Expanding Our Expressions Of Worship
Four years ago we formed a creative team at our church—Journey Church in Franklin, Tennessee. The team included a graphic designer, a producer, musicians, painters, and pastors. We called ourselves “Cartography” because we were mapping the creative path of worship for our community.
We wanted to move beyond just music and the spoken word to incorporating other expressions of worship such as painting, prayer, communion, writing, giving, and silence.
All of this resulted from asking, “Would people experience greater freedom in worship if they were given more ways in which to express their worship?”
That one question fueled our group and led to even more questions…

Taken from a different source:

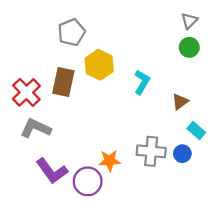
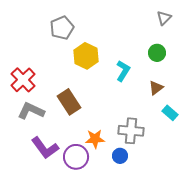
green circle: (189, 47) -> (157, 53), moved
brown rectangle: (63, 82) -> (69, 102), moved, turned -45
blue circle: (182, 154) -> (120, 156), moved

What if the communion table were always available? What if we created a space in the room where people could go and pray? What if we made offering “baskets” a part of the response time so that the worshiper could give at the moment he/she felt God compelling them to do so? What if worship was actually left up to the worshiper and not the worship leader? Would we finally experience true freedom in worship?
The answer to that final question is:
Since expanding the way that we worship and the very way we view and define worship, we have watched our community grow out of a place of discomfort and into a space of freedom. Music is now only one of the ways that we worship at Journey. During response times within our gatherings, you will see people scattered around the room. They may be lined up to take the Lord’s Supper. They might be coming forward, often with their families, to give offerings. Some may be kneeling and praying, alone or with others. You might see some journaling while others are standing and singing. And some may be sitting quietly.
As worship leaders and church leaders, we understand that this approach may not be the solution for everyone. But, we have learned that it is important to begin asking questions and exploring the answers together.
Mark Pierson, a pastor and author from New Zealand, talks about this in a book titled The Art of Curating Worship. His premise is that to be our most effective in facilitating and planning a worship gathering of any kind, we must answer two questions based on the mission and people whom we are leading. First, we must ask ourselves “what is church?” and then, “what is worship?”
If we can answer these basic questions for our communities and the groups we lead, then we will begin to see unique ways in which God is calling us to worship. Our churches, and especially, our youth groups, are filled with creative people. And our corporate, collective worship should reflect this, though it may (and should!) look very different depending on each community.
Psalm 149:4 tells us that “the Lord takes delight in His people.” He finds joy in us and in our expressions of love for Him. Please consider exploring new ways to express your worship, both personally and in corporate gatherings as you lead others.
Remember, there is great freedom in being allowed to try new things even if—and sometimes, especially if—they fail.